Content starts

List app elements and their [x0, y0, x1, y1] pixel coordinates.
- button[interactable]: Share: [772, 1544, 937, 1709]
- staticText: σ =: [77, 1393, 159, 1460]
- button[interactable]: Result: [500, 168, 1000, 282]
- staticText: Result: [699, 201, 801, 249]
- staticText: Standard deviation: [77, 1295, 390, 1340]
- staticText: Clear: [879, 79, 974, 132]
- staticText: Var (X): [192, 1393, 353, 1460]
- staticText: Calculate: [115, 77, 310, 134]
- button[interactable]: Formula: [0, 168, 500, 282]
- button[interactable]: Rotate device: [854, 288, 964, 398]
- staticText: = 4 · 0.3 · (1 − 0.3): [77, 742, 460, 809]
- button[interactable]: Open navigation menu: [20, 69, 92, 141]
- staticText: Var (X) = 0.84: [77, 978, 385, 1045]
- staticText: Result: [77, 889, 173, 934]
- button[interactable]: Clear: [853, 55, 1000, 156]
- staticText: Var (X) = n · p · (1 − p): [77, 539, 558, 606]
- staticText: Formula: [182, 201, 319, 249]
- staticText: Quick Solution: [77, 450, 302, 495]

Content ends
Content starts

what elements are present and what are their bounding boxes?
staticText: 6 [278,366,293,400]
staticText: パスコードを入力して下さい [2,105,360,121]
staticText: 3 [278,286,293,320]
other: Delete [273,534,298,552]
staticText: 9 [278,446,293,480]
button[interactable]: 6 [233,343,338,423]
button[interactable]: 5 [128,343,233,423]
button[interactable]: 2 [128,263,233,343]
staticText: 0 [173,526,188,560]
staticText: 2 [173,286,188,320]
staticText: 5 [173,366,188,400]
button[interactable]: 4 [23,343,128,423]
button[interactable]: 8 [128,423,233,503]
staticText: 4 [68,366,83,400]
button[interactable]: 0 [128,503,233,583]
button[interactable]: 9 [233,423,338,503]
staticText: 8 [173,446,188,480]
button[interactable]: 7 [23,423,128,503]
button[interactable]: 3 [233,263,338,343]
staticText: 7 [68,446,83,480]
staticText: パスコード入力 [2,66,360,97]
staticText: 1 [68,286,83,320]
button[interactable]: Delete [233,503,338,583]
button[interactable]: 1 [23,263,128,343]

Content ends

About this task: All lines in the records that contain "Result" are to be copied and returned.

Written response:
- button[interactable]: Result: [500, 168, 1000, 282]
- staticText: Result: [699, 201, 801, 249]
- staticText: Result: [77, 889, 173, 934]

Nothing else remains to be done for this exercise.